“I am a spine on fire. I am a collection of joints and bones and tissues that wage war. I am every step in pain. I am not thinking clearly. I am not moving quickly. But I am also not going to be quiet.” It took nearly a decade for Lisa Marie Basile’s ankylosing spondylitis to be diagnosed, a decade in which she had to navigate the usual bullshit about chronic illness—especially about being a woman with chronic illness. I’m mindful of just how atypical my experience was: I was diagnosed in less than six months.
I imagine that everyone with a serious or chronic illness knows the date of their diagnosis. Mine was January 13, 1998, which is to say 22 years ago today.

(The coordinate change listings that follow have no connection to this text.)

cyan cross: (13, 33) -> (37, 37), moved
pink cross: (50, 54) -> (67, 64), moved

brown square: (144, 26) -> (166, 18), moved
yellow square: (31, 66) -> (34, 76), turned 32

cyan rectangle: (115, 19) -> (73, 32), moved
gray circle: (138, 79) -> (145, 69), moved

The diagnosis was by that point a formality. I’d known something was up since June 1997—I was in constant pain and I had trouble walking and sleeping—and had been talking to doctors and undergoing tests. The previous month I’d received results from a bone scan that suggested a possible diagnosis of ankylosing spondylitis—a disease I’d never heard of before, though it turned out that there was a family history of it. The rheumatologist reviewed that family history, the symptoms and the test results and concluded that I had a “textbook case” of AS.

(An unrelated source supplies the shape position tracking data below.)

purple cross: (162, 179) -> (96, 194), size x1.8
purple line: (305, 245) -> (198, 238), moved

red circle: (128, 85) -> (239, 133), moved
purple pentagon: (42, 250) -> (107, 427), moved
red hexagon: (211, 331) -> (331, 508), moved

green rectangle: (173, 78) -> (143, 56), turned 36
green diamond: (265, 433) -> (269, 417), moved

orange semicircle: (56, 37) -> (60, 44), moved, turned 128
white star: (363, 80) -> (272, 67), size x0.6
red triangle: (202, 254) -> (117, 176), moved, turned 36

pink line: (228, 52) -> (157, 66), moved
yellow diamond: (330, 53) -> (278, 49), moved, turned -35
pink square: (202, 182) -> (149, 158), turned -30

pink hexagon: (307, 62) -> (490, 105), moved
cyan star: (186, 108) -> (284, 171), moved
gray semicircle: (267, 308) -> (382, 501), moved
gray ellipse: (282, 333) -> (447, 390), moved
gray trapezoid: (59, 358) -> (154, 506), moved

(As it turns out, my case is not so textbook, or at least the textbook has since changed. A 2012 MRI revealed no evidence of spinal fusion after 15 years, which made a different rheumatologist wonder whether I had AS at all. She retracted that doubt at a later visit when I arrived in flare and she saw how I walked. I suspect that what I have is non-radiographic axial spondyloarthritis, which is similar to AS and is treated the same way, but doesn’t involve spinal fusion and doesn’t show up on X-rays. I’ve yet to run my theory past a rheumatologist, though.)
I’ve been living with that diagnosis, with modifications, for more than 22 years. I’ve always been open about my illness (much to my mother’s horror) and I used to talk about it a fair bit—I even ran a blog about it for a while—but lately I’ve been talking about it a lot less. That’s not because I’m doing better, because honestly I’m not (though there still seems to be no sign of fusion). It’s because talking about my illness is, even after all the elapsed time and the care received, still a potentially hazardous activity. Even under best-case conditions, talking about my illness requires a tremendous amount of emotion work.